Confronté au problème du yen fort depuis de longs mois, le gouvernement japonais n'a jamais trouvé de l'autre côté du Pacifique de sympathisants à sa cause. Ce n'est pas faute d'avoir voulu attirer l'attention sur les désordres qui aboutissent à la montée irrésistible de sa monnaie, lors des dernières réunions et sommets du G7 et du G20.
Les cambistes américains voient le Japon comme très isolé pour contrer l'achat de yens par les Chinois.
"Que les Etats-Unis et l'Europe ne veuillent pas participer (aux interventions pour faire baisser le yen), ce n'est pas étonnant", commentent les analystes de Brown Brothers Harriman. Mais "les responsables japonais avaient déjà laissé entendre qu'il était plus difficile d'obtenir la compréhension des Etats-Unis que de l'Europe", ont-ils rappelé.
Les Américains ne scrutent que le yuan, selon eux artificiellement sous-évalué pour favoriser les exportations chinoises.
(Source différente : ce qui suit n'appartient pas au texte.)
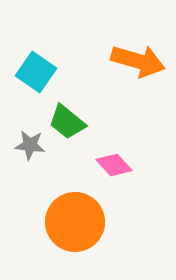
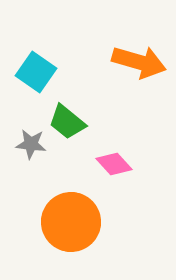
orange arrow: moved 1 px right, 1 px down
gray star: moved 1 px right, 1 px up
pink diamond: moved 1 px up
orange circle: moved 4 px left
Et l'initiative japonaise paraît gêner leurs plans, au moment où ils s'efforcent de convaincre la Chine d'être moins présente sur le marché des changes.
D'après Simon Derrick, de Bank of New York-Mellon, ils ont le pouvoir d'y mettre fin, et il suffirait d'une remarque, comme celle du président de la banque centrale Alan Greenspan lors de l'intervention de 2004, pour arrêter Tokyo.
"Le ministère (japonais) des Finances ne peut se permettre de piloter le yen que quelques jours avant que les critiques ne commencent vraisemblablement à se faire entendre", a-t-il prévenu.
L'économiste Tim Duy, de l'Université de l'Oregon, se demande si les Etats-Unis n'ont pas été pris par surprise. "Que peut-il se passer dans la tête (du secrétaire au Trésor) Timothy Geithner en ce moment?", s'interroge-t-il, frappé de voir que Washington "ne peut pas empêcher les banques centrales d'intervenir sur le marché des changes par le biais du dollar".
Comme le prix Nobel d'économie Paul Krugman la veille, M. Duy a de la sympathie pour les difficultés du Japon face à la Chine.
"Dans les faits, les Chinois ont réussi à faire en sorte que les Japonais achètent des dollars à leur place. Honnêtement, j'ai du mal à donner tort aux Japonais: ils sont confrontés à un grave problème de déflation" alimentée par la baisse du prix des importations, souligne-t-il.